Recent regulatory enforcement actions have sparked concerns about a planned attack on the United States. crypto industry. The SEC most recently served Coinbase with a Wells Notice on March 22.

Bitcoin bull Anthony Pompliano described “Operation Chokepoint 2.0” as a program that bypasses laws and democratic due process to enforce political views. He admitted that no one in authority had acknowledged the existence of such a program, and he didn’t hold out hope that they would.

“It alludes to an Obama-era initiative that employed the banking system as a way to enact political ideas or laws without going through the formal legislative process.”

Former Federal Deposit Insurance Corporation (Operation Chokepoint (1.0) was not about preventing fraud and safeguarding consumers, according to William Isaac, the former FDIC chair who served from 1981 to 1985. Instead, it was a proxy attack on industries “deemed undesirable.”

“by applying regulatory pressure to the banks that serve them, to target entire sectors that are deemed undesirable.”

Nic Carter, a partner at Castle Island Ventures, made the initial connection. He said “a new Operation Choke Point type operation” has been in force since the start of 2023 — adding that it is a deliberate attempt to stifle the crypto industry.

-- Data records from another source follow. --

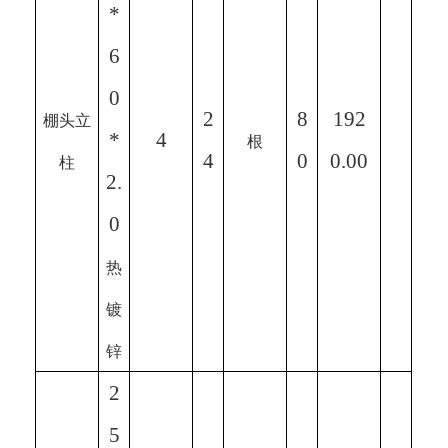
*
6
0
2
8
192
棚头立
*
4
根
4
0
0.00
柱
2.
0
热
镀
锌
2
5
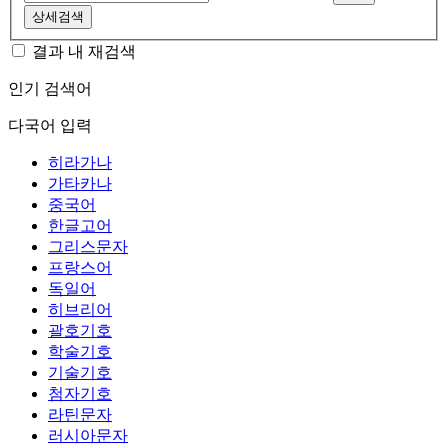
상세검색
결과 내 재검색
인기 검색어
다국어 입력
히라가나
가타카나
중국어
한글고어
그리스문자
프랑스어
독일어
히브리어
괄호기호
학술기호
기술기호
첨자기호
라틴문자
러시아문자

“The industry is being isolated and its connection to the banking system is being cut off in a well-planned effort, and it is succeeding.”

Custodia Gets Rejected

On January 27, the Federal Reserve System rejected Custodia Bank’s application to join. Later that day, the Kansas City Fed rejected Custodia’s request for a master account.

A master account provides direct access to the Fed’s wholesale payment network, eliminating the need for a bank to serve as a middleman.

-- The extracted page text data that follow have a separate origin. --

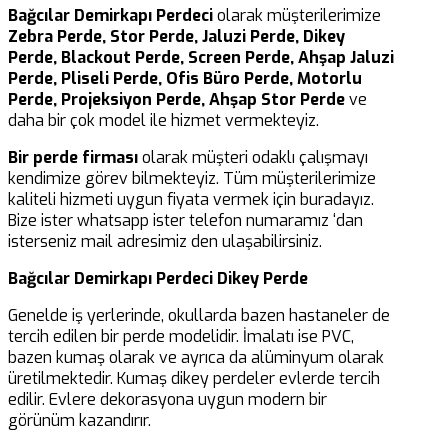
Bağcılar Demirkapı Perdeci
olarak müşterilerimize
Zebra Perde, Stor Perde, Jaluzi Perde, Dikey
Perde, Blackout Perde, Screen Perde, Ahşap Jaluzi
Perde, Pliseli Perde, Ofis Büro Perde, Motorlu
Perde, Projeksiyon Perde, Ahşap Stor Perde
ve
daha bir çok model ile hizmet vermekteyiz.
Bir perde firması
olarak müşteri odaklı çalışmayı
kendimize görev bilmekteyiz. Tüm müşterilerimize
kaliteli hizmeti uygun fiyata vermek için buradayız.
Bize ister whatsapp ister telefon numaramız ‘dan
isterseniz mail adresimiz den ulaşabilirsiniz.
Bağcılar Demirkapı Perdeci Dikey Perde
Genelde iş yerlerinde, okullarda bazen hastaneler de
tercih edilen bir perde modelidir. İmalatı ise PVC,
bazen kumaş olarak ve ayrıca da alüminyum olarak
üretilmektedir. Kumaş dikey perdeler evlerde tercih
edilir. Evlere dekorasyona uygun modern bir
görünüm kazandırır.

Speaking to Pompliano, Long said before the rejections, Custodia was told to withdraw its applications or they would be “voted down.” Likewise, according to Long, the quick succession of the two rejections is proof of coordination.

Furthermore, since then, she pointed out the crypto industry has had a “blanketing” of enforcement actions — making it clear that There is a true Operation Chokepoint 2.0.

“We’ve seen it with actions against Paxos, actions against stablecoin issuers, actions against Kraken between the IRS and SEC, and the majority of cryptocurrency exchanges received Wells Notices in early February.

Regulators Can’t Stop Bitcoin

Responding to Bitcoin “fixing this,” Long claimed that despite the harm already done, recent increases in the price of BTC show that the government is powerless to stop it.

According to her, regulators and those promoting an anti-crypto agenda are refusing to acknowledge that they will lose control of this. Instead of embracing change, they try to keep people stuck “on old technology.”

Fiat and cryptocurrency will coexist, but by requiring the U.S. crypto firms overseas, regulators are storing up problems for themselves in the long term, Long said.

“The sad part is that by moving everything offshore, they will be playing Whack-a-Mole and, quite frankly, they will be exposed to risks they were unaware of, most likely through correspondent banks.”